On this Day 8th April 1960-1965

On 08/04/1960 the number one single was My Old Man's a Dustman - Lonnie Donegan and the number one album was South Pacific Soundtrack. The top rated TV show was The Budget (All Channels) and the box office smash was Psycho. A pound of today's money was worth £13.68 and Burnley were on the way to becoming the Season's Division 1 champions.

On 08/04/1961 the number one single was Wooden Heart - Elvis Presley and the number one album was GI Blues - Elvis Presley. The top rated TV show was Labour Party Political Broadcast (all channels) and the box office smash was One Hundred and One Dalmatians. A pound of today's money was worth £13.25 and Tottenham Hotspur were on the way to becoming the Season's Division 1 champions.

On 08/04/1962 the number one single was Wonderful Land - The Shadows and the number one album was Blue Hawaii - Elvis Presley. The top rated TV show was The Budget (All Channels) and the box office smash was Lawrence of Arabia. A pound of today's money was worth £12.89 and Ipswich Town were on the way to becoming the Season's Division 1 champions. The big news story of the day was Film director Michael Curtiz and ex Beatle Stu Sutcliffe die.

On 08/04/1963 the number one single was Summer Holiday - Cliff Richard & the Shadows and the number one album was Summer Holiday - Cliff Richard & the Shadows. The top rated TV show was Coronation Street (Granada) and the box office smash was The Great Escape. A pound of today's money was worth £12.64 and Everton were on the way to becoming the Season's Division 1 champions. The big news story of the day was Atomic US submarine sinks killing 129.


On 08/04/1964 the number one single was Can't Buy Me Love - The Beatles and the number one album was With the Beatles - The Beatles. The top rated TV show was Labour Party Political Broadcast (all channels) and the box office smash was Dr Strangelove. A pound of today's money was worth £12.24 and Liverpool were on the way to becoming the Season's Division 1 champions.
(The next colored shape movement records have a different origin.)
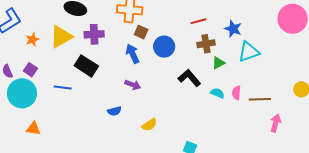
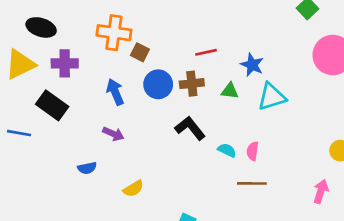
brown square: (141, 32) -> (140, 52), moved
brown cross: (206, 44) -> (192, 84), moved
green triangle: (218, 63) -> (230, 91), moved, turned 32
brown line: (260, 99) -> (252, 183), moved
pink arrow: (276, 123) -> (321, 191), moved

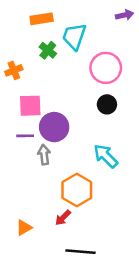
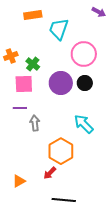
purple arrow: (125, 15) -> (99, 12), turned 40
green cross: (48, 50) -> (33, 64), moved
purple circle: (54, 127) -> (61, 83), moved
The big news story of the day was Beatles have 13 records in US chart.

On 08/04/1965 the number one single was Concrete & Clay - Unit 4 Plus 2 and the number one album was Rolling Stones Number 2 - The Rolling Stones. The top rated TV show was Coronation Street (Granada) and the box office smash was The Sound of Music. A pound of today's money was worth £11.69 and Manchester United were on the way to becoming the Season's Division 1 champions.